» **Work instruction**
Each line from the one with "Administrator (250, 298)" to the final line of the data must be reproduced exactly, and no other line may appear.

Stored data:
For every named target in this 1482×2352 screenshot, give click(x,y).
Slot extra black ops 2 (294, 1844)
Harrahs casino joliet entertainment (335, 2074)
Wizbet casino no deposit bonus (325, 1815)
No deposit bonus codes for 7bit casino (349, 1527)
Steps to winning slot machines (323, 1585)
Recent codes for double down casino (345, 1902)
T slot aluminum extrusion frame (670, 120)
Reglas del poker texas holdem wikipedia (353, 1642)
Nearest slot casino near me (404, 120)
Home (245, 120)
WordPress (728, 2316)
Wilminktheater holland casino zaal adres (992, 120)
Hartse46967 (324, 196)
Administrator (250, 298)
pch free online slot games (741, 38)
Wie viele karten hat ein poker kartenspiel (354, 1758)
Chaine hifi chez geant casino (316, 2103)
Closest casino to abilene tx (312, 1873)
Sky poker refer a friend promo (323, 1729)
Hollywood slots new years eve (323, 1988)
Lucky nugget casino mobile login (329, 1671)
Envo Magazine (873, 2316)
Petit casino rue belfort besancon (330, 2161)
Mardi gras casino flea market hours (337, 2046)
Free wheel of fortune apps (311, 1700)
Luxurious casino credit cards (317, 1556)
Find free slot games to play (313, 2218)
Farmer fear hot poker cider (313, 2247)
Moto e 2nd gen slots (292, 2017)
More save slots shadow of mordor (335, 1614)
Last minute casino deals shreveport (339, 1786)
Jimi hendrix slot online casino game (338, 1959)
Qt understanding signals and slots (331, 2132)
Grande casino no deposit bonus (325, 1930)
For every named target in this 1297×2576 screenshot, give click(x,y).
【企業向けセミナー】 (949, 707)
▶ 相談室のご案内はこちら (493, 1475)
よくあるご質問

» **Output of the exercise**
Administrator (250, 298)
pch free online slot games (741, 38)
Wie viele karten hat ein poker kartenspiel (354, 1758)
Chaine hifi chez geant casino (316, 2103)
Closest casino to abilene tx (312, 1873)
Sky poker refer a friend promo (323, 1729)
Hollywood slots new years eve (323, 1988)
Lucky nugget casino mobile login (329, 1671)
Envo Magazine (873, 2316)
Petit casino rue belfort besancon (330, 2161)
Mardi gras casino flea market hours (337, 2046)
Free wheel of fortune apps (311, 1700)
Luxurious casino credit cards (317, 1556)
Find free slot games to play (313, 2218)
Farmer fear hot poker cider (313, 2247)
Moto e 2nd gen slots (292, 2017)
More save slots shadow of mordor (335, 1614)
Last minute casino deals shreveport (339, 1786)
Jimi hendrix slot online casino game (338, 1959)
Qt understanding signals and slots (331, 2132)
Grande casino no deposit bonus (325, 1930)
For every named target in this 1297×2576 screenshot, give click(x,y).
【企業向けセミナー】 (949, 707)
▶ 相談室のご案内はこちら (493, 1475)
よくあるご質問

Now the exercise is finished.